I - XII

31 9 10
                                    

B A H A R & D E V R İ M

18 Temmuz 2005
Pazartesi
Varnata, Avarya

Öğlen vaktiydi ve ortalık, insanı, benliğiyle ilgili çözümsüz sorulara daldıracak kadar sessizdi. Güneş yolları yakıyordu. Asfalt sıcaktan titreşiyor ve ıslanmış gibi görünüyordu. Sinek vızıltısı bile yoktu ortalıkta, kaldırımlar bomboştu, yalnızca parmak arası pembe terlik ve kot pantolon giymiş bir genç kız yürüyordu.

Doğdu ailesinin kavga ve gürültüden geçilmeyen evi, boşanmayla beraber bir anda sessizleşmişti. Yılmaz pılını pırtısını toplayıp Felke'ye taşınmış, Katya da kendisini parti binasına kapatıp teorik çalışmalara vermişti. Devrim günün çoğunu yalnız geçiriyor ve bitimsiz can sıkıntısıyla mücadele ediyordu.

O günkü iç sesini susturma yöntemi sokaklarda amaçsızca dolaşmaktı. Bedenini yorduğunda zihnindeki acıyı daha az duyuyordu. Cüzdan büyüklüğündeki açık mavi örgü çantasına anahtar atıp evden çıkmış ve hiç bilmediği bir yönde yürümeye başlamıştı. Yaklaşık iki saat yürüyüşten sonra geniş caddelerin ve büyük sitelerin yer aldığı bir semte vardı.

Kiraz kırmızısı bir apartmanın yanından geçerken bakışları beşinci katın penceresine takıldı. İçerideki hareketlilik dikkatini çekmişti. Değişen desenler, yeri değişen eşyalar... Bir süre sonra, aynı dairede başka bir pencere açıldı ve dağınık topuzlu bir baş aşağıya sarktı.
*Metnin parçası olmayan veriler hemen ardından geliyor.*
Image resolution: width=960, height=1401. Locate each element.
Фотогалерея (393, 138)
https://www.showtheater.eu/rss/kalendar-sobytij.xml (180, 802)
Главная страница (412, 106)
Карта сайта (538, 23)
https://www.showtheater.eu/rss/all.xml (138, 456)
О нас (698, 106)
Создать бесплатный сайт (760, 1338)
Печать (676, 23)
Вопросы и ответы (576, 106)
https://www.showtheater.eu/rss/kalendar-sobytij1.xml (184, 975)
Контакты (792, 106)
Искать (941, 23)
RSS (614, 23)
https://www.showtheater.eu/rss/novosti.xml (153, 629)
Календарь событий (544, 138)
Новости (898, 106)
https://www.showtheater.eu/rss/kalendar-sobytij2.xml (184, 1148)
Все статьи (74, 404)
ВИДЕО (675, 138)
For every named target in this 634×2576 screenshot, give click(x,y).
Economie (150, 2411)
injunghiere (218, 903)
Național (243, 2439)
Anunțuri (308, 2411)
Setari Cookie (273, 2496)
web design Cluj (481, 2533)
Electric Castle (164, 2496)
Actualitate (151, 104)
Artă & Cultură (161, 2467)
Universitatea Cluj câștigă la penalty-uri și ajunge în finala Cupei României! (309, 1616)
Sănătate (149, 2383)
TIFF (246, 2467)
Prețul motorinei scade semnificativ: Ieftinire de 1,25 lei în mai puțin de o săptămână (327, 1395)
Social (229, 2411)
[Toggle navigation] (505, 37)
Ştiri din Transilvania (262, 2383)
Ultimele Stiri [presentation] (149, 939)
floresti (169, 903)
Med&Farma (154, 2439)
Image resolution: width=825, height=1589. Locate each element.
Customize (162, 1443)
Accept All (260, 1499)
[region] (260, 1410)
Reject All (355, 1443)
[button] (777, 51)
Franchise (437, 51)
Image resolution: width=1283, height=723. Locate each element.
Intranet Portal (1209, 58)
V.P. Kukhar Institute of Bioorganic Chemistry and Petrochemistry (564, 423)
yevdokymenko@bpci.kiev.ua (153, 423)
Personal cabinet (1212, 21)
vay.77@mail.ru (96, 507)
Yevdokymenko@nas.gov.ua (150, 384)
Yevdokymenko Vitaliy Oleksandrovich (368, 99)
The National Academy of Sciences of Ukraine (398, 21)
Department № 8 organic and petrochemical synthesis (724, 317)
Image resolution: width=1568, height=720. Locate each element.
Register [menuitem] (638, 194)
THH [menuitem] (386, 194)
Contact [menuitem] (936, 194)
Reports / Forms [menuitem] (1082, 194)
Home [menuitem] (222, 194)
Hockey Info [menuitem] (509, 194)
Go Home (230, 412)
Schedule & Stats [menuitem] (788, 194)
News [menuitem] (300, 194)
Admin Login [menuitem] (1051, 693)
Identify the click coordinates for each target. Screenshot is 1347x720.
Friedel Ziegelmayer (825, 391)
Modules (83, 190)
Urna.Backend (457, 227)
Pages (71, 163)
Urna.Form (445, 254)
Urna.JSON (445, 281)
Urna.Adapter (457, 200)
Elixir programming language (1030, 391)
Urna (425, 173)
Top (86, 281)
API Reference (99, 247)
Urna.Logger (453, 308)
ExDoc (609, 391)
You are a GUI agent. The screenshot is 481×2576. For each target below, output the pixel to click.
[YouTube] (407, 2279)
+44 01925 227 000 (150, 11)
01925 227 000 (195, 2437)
İnce ve güçlü bir ses "Devo!" diye bağırdı.

Yerdeki kız da "Bahattin!" diye bağırarak cevap verdi.

Devrim, Bahargilin evinin önündeydi. Bakilik Lisesi'nde 10. sınıfı bitiren iki kız, tarih sınavından önce kopya çekme konusunda tartışmış olsalar bile zehir olayından sonra yakınlaşmışlardı.

Bahar pencereden çekildi ve birkaç dakika sonra dış kapıda eşofmanlarıyla belirdi. Koşarak arkadaşının yanına gelip "Hoş geldin." dedi ve elinden tutup üzerinde büyük harflerle Ab-ı Hayat İnşaat, Gül Sitesi, O Blok yazılı binaya götürdü.

Asansör ışığı sarışın kızın yüzündeki solgunluğu açığa vuruyordu. Bahar arkadaşının suratına dikkatlice baktıktan sonra "Devo?" dedi. "Sen buraya yürüyerek mi geldin?"

"Çok mu belli oluyor?"

"Çölde susuz kalmış gibisin be kızçem!"

Daire kapısı açıktı. İçeride hummalı bir hazırlık sürdüğü belli oluyordu. Açılıp kapanan kapılar, odadan odaya geçen insanlar vardı.

"Hayırdır? Taşınıyor musunuz?"

"Sayılır kankacığım. Düğüne taşınıyoruz." dedi kız sırıtarak.

"Aaa, kimin düğünü? Yoksa Yaz abla mı evleniyor?" dedikten sonra gülüp elini ağzına götürdü.

Bahar cevap vermek yerine vestiyerdeki kartı Devrim'e uzattı. Pembeler içinde simli bir davetiye, okuyanlarını Hazan ve Adil'in düğününe çağırıyordu.

"Bırçetkam evleniyor!"

Bırçetka, Rumeli ağzında kız kuzen demekti ve Avarya'da da kullanılan bir kelimeydi.

Buzdolabından çıkardığı renkli karton şişeden ince uzun bardağa karışık meyve suyu doldurup arkadaşına verdi ve mutfaktan fırladı. Beş dakika sonra bir poşetle tekrar mutfağa koştu.

Poşette eski albümler, fotoğraflar vardı. "Bak!" dedi bir fotoğrafı, meyve suyunu içen Devrim'in önünde sallayarak. Büyük boylu vesikalık bir fotoğraftı. Hazan'ın koyu kahverengi uzun saçları kepin altından çıkarak lacivert cübbenin üzerine şelale gibi dökülmüştü. Çehresi iki kuzenine benzemiyordu. Yüz hatları köşeli, kaşları düz, gözleri badem, kirpikleri sıktı. Bakışları sertti fakat bu hâl öfkeli oluşundan değil, yüzünün doğal duruşundan ileri geliyordu. Hafifçe tebessüm eden dudakları vişneçürüğü bir rujla renklenmişti.